Donburi—A Mini Universe in a Bowl
Donburi, with toppings piled on plain rice, embodies Japan's quick-eating culture. Originating from Edo street stalls, with variations like tempura don and unadon, and later oyakodon (chicken and egg), regional styles developed over time. In Hakodate, Hokkaido, seafood donburi with fresh uni, ikura, and crab await travelers, offering a taste of the sea. In Tokyo's Nihonbashi, the famous "Tamade" serves oyakodon with chicken simmered in broth, available only during lunch hours. Niigata's tarekatsu-don features breaded pork cutlet in sweet soy sauce. Fukui's "Yorozu-ken" offers sauce katsu-don with freshly fried cutlets. Nagoya's miso katsu-don combines rich miso with fried pork. Prices range from around 1,000 to 2,000 yen, with seafood options exceeding 3,000 yen during peak seasons. When ordering, simply ask for the "name of the bowl" or specify your preferred toppings.
Comparing Flavors Enhances Travel
To experience the flavors of east and west in three days: start in Tokyo with dark soy-based oden and steamed eel; then take the Shinkansen to Osaka for comparison of oden and grilled eel, and enjoy okonomiyaki; or tour Chubu region with Nagoya's miso oden and katsu-don, then Shizuoka's eel and oden, ending in Kanazawa with crab oden and seafood donburi. Each route offers contrasting tastes and regional character.
Planning is as Important as Flavor
Oden is often found at street stalls and casual pubs, usually without reservations, but limited editions like Kanazawa crab oden should be visited before sold out. Eel restaurants often require reservations, especially around Doyo (midsummer). Okonomiyaki restaurants with long lines tend to turn over quickly; requesting a counter seat is recommended. Donburi shops at markets or stations open early, but seafood depends on weather and fishing conditions—check social media for updates. Payment methods vary; credit cards are common in cities, but cash is preferred at stalls. If you have dietary restrictions, confirm vegetarian options beforehand.
Useful Phrases When Traveling
dashi (broth), kabayaki (grilled eel), gyusuji (beef tendon), soba-men (with noodles), oyako-don (parent-and-child donburi). Pronouncing these terms can make ordering easier. If unsure, point to a picture and say, "Kore o kudasai" (Please give me this), and staff will usually assist.

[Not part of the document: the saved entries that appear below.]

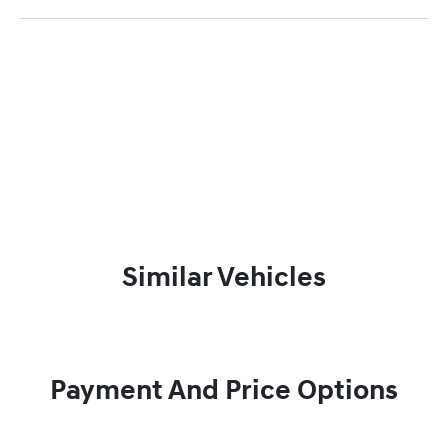
Similar Vehicles
Payment And Price Options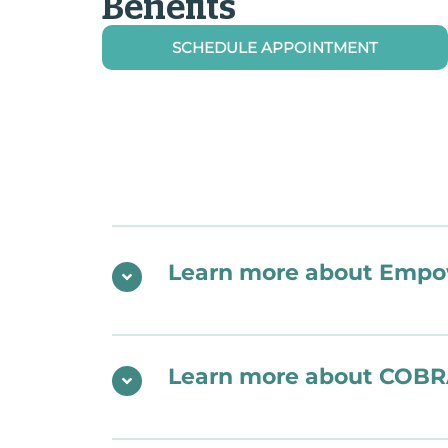
Benefits
SCHEDULE APPOINTMENT
Learn more about Empow
Learn more about COBR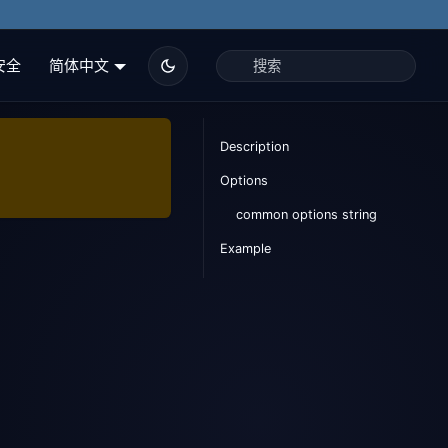
安全
简体中文
Description
Options
common options string
Example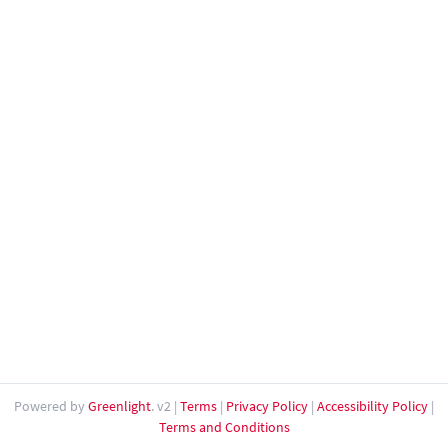
Powered by
Greenlight
. v2
|
Terms
|
Privacy Policy
|
Accessibility Policy
|
Terms and Conditions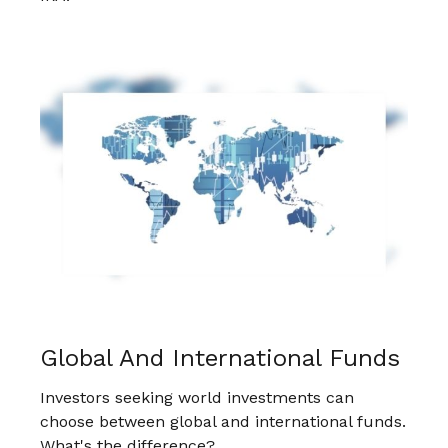
Global And International Funds
Investors seeking world investments can
choose between global and international funds.
What's the difference?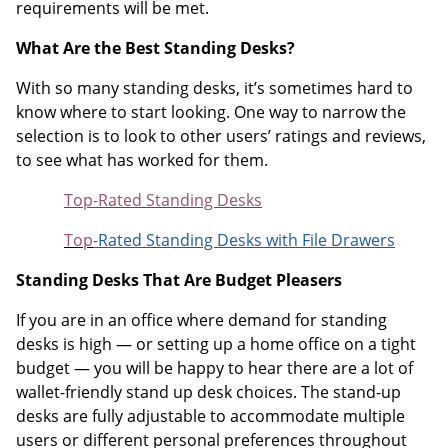
requirements will be met.
What Are the Best Standing Desks?
With so many standing desks, it’s sometimes hard to
know where to start looking. One way to narrow the
selection is to look to other users’ ratings and reviews,
to see what has worked for them.
Top-Rated Standing Desks
Top
-Rated Standing Desks with File Drawers
Standing Desks That Are Budget Pleasers
If you are in an office where demand for standing
desks is high — or setting up a home office on a tight
budget — you will be happy to hear there are a lot of
wallet-friendly stand up desk choices. The stand-up
desks are fully adjustable to accommodate multiple
users or different personal preferences throughout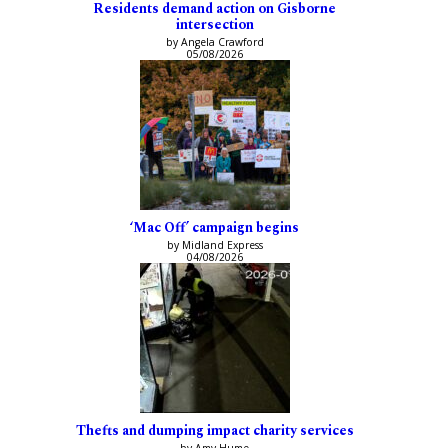
Residents demand action on Gisborne
intersection
by Angela Crawford
05/08/2026
‘Mac Off’ campaign begins
by Midland Express
04/08/2026
Thefts and dumping impact charity services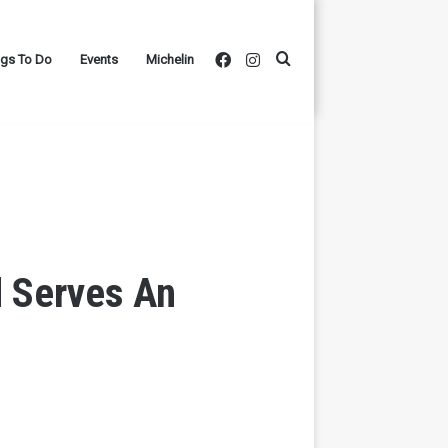
Facebook
Instagram
Search
ngs To Do
Events
Michelin
for
d Serves An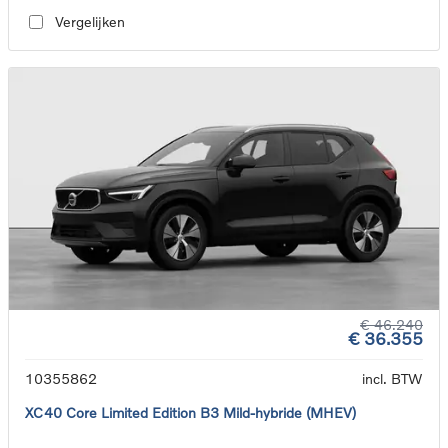
Vergelijken
€ 46.240
€ 36.355
10355862
incl. BTW
XC40 Core Limited Edition B3 Mild-hybride (MHEV)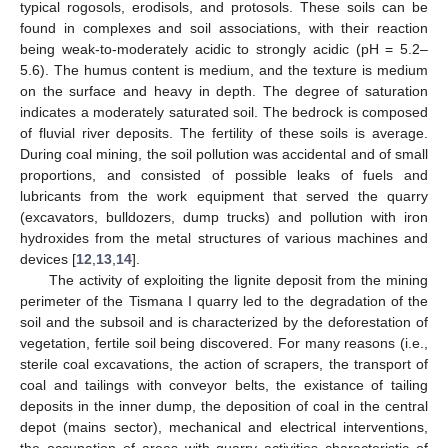
typical rogosols, erodisols, and protosols. These soils can be
found in complexes and soil associations, with their reaction
being weak-to-moderately acidic to strongly acidic (pH = 5.2–
5.6). The humus content is medium, and the texture is medium
on the surface and heavy in depth. The degree of saturation
indicates a moderately saturated soil. The bedrock is composed
of fluvial river deposits. The fertility of these soils is average.
During coal mining, the soil pollution was accidental and of small
proportions, and consisted of possible leaks of fuels and
lubricants from the work equipment that served the quarry
(excavators, bulldozers, dump trucks) and pollution with iron
hydroxides from the metal structures of various machines and
devices [
12
,
13
,
14
].
The activity of exploiting the lignite deposit from the mining
perimeter of the Tismana I quarry led to the degradation of the
soil and the subsoil and is characterized by the deforestation of
vegetation, fertile soil being discovered. For many reasons (i.e.,
sterile coal excavations, the action of scrapers, the transport of
coal and tailings with conveyor belts, the existance of tailing
deposits in the inner dump, the deposition of coal in the central
depot (mains sector), mechanical and electrical interventions,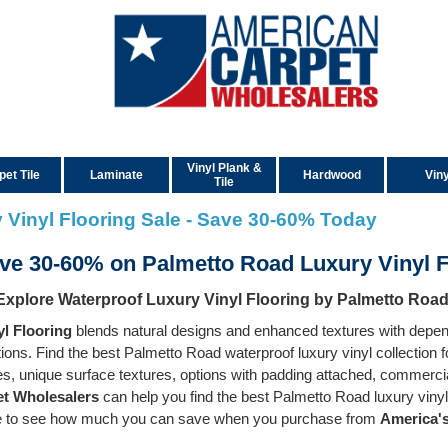
Vinyl Plank &
pet Tile
Laminate
Hardwood
Viny
Tile
 Vinyl Flooring Sale - Save 30-60% Today
ve 30-60% on Palmetto Road Luxury Vinyl 
Explore Waterproof Luxury Vinyl Flooring by Palmetto Roa
l Flooring
blends natural designs and enhanced textures with depend
ctions. Find the best Palmetto Road waterproof luxury vinyl collection
zes, unique surface textures, options with padding attached, commerci
t Wholesalers
can help you find the best Palmetto Road luxury vinyl
te to see how much you can save when you purchase from
America's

Tasting and Comparing Deepens Your Journey
The same ingredients and dishes can have vastly different expressions depending on cooking methods, climate, and culture—dark versus clear broth, fluffy versus crispy eel, layered versus mixed okonomiyaki, sweet versus soy-based sauce. Exploring these four dishes is the shortest way to understand Japan's culinary depth. With your travel plans, city choices, and appetite set, your palate will soon traverse the Japanese archipelago. Grab your chopsticks and start your journey.